▸ **Task requirements**
No pictures go into the copy. Write out every line below exactly.

#### Material for the task

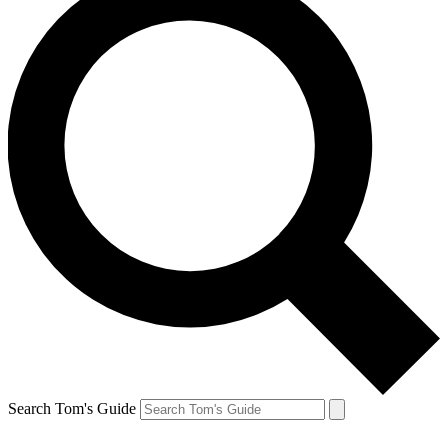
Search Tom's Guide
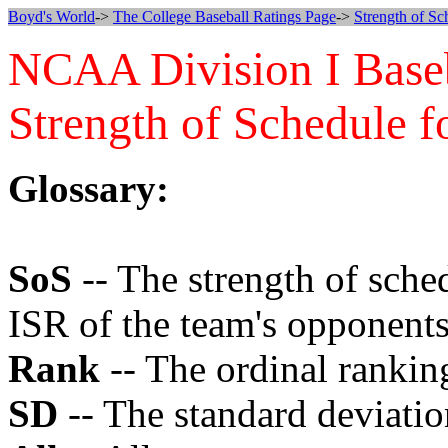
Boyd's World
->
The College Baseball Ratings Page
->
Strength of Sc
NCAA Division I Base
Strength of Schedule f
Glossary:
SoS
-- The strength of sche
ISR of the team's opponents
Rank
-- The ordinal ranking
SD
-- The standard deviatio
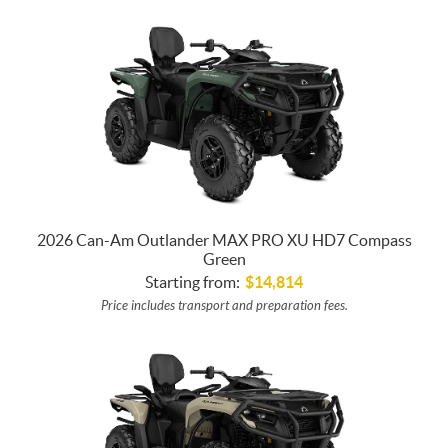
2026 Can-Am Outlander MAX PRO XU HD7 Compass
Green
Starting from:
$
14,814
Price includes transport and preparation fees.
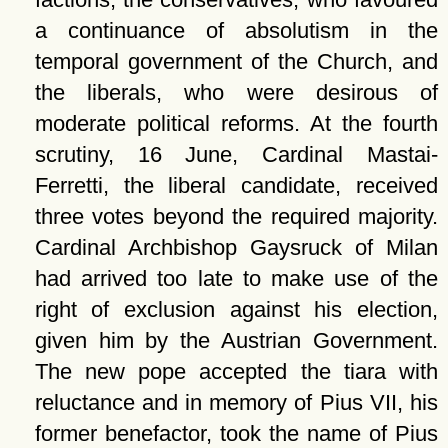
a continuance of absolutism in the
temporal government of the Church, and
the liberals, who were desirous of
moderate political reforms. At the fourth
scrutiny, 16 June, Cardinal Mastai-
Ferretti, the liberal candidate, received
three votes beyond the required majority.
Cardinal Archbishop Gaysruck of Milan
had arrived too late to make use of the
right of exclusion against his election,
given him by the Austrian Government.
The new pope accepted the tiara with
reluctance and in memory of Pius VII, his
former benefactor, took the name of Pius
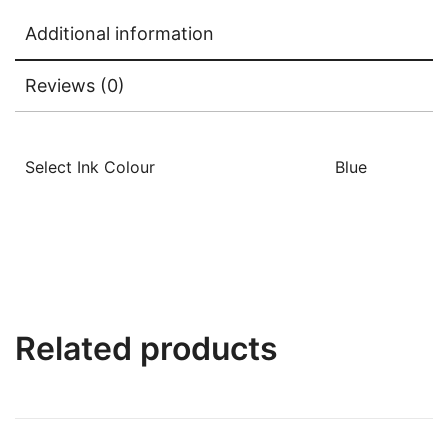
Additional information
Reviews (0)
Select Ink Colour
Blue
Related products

########

▸ **Task answer**
Search Tom's Guide
Boyd's World
->
The College Baseball Ratings Page
->
Strength of Sc
NCAA Division I Base
Strength of Schedule f
Glossary:
SoS
-- The strength of sche
ISR of the team's opponents
Rank
-- The ordinal ranking
SD
-- The standard deviatio
2026 Can-Am Outlander MAX PRO XU HD7 Compass
Green
Starting from:
$
14,814
Price includes transport and preparation fees.
a continuance of absolutism in the
temporal government of the Church, and
the liberals, who were desirous of
moderate political reforms. At the fourth
scrutiny, 16 June, Cardinal Mastai-
Ferretti, the liberal candidate, received
three votes beyond the required majority.
Cardinal Archbishop Gaysruck of Milan
had arrived too late to make use of the
right of exclusion against his election,
given him by the Austrian Government.
The new pope accepted the tiara with
reluctance and in memory of Pius VII, his
former benefactor, took the name of Pius
Additional information
Reviews (0)
Select Ink Colour
Blue
Related products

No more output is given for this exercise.